Même si la colère des patients et le ressentiment des médecins à propos du problème deviennent palpables, il ne semble pas y avoir de débat à ce sujet dans les revues scientifiques et professionnelles. Je vais exposer brièvement le contexte social dans lequel a commencé cette pratique et démontrer pourquoi elle est inappropriée.
Admissibilité des patients
On désigne parfois les patients qui n’ont pas de médecins de famille sous le nom «d’orphelins». Lorsqu’un orphelin se présente dans un cabinet de MF et qu’on lui dit de remplir une demande, certains facteurs déterminent s’il sera accepté—«adopté»—par le médecin. Au nombre des facteurs réduisant les chances du patient d’être accepté figurent les suivants: l’âge (surtout les plus de 65 ans), une maladie grave, des problèmes de toxicomanie ou l’obésité. On m’a dit que les patients qui avaient une ou plusieurs de ces caractéristiques ont moins de chances d’être acceptés.

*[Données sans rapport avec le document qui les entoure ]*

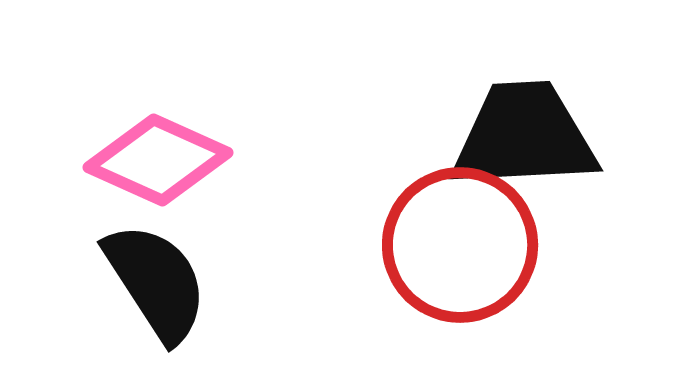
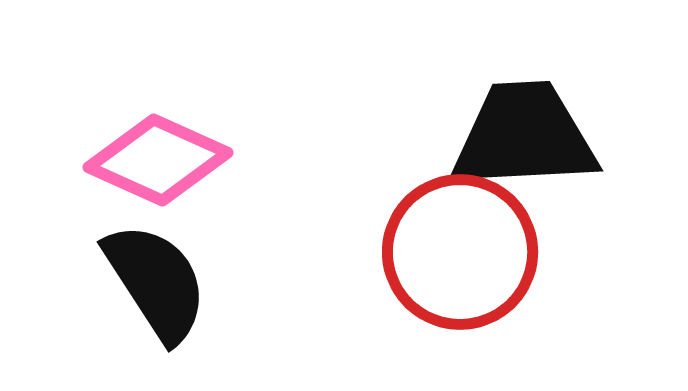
red circle: moved 7 px down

Par ailleurs, il semble que si j’étais très malade, très vieux, toxicomane ou obèse, j’aurais plus besoin d’un MF que ceux qui sont déjà considérés jeunes et en santé (selon ces critères). La réalité est que les MF en Ontario ont le droit «d’équilibrer» leur charge de patients en «gérant» leur propre pratique. Équilibrer, dans ce sens, signifie avoir trop de l’un ou l’autre des types de patients (p. ex. des vieux, des très malades et des toxicomanes). Le problème moral est que la pratique médicale n’est pas comme le domaine de la consommation. Le devoir, s’il a toujours un sens, veut dire que parfois nous réglons les problèmes parce que c’est notre obligation de le faire. Ce n’est certainement pas le cas lorsque les médecins choisissent à leur gré leurs patients.
Magasinage du médecin
Tous les médecins et bon nombre de patients à qui j’ai parlé m’ont fait remarquer le revers de cette pratique: des patients faisant passer une audition aux médecins pour savoir lequel pose le diagnostic le plus avantageux. J’ai aussi été en contact avec des patients qui voyageaient d’une grande ville à l’autre en quête du médecin «qui ferme les yeux», prêt à écrire la lettre ou à signer le formulaire qui prolonge les avantages sociaux du patient, ou à remplir l’ordonnance lui permettant de s’approvisionner pour une médication excessive continue ou la revente de médicaments.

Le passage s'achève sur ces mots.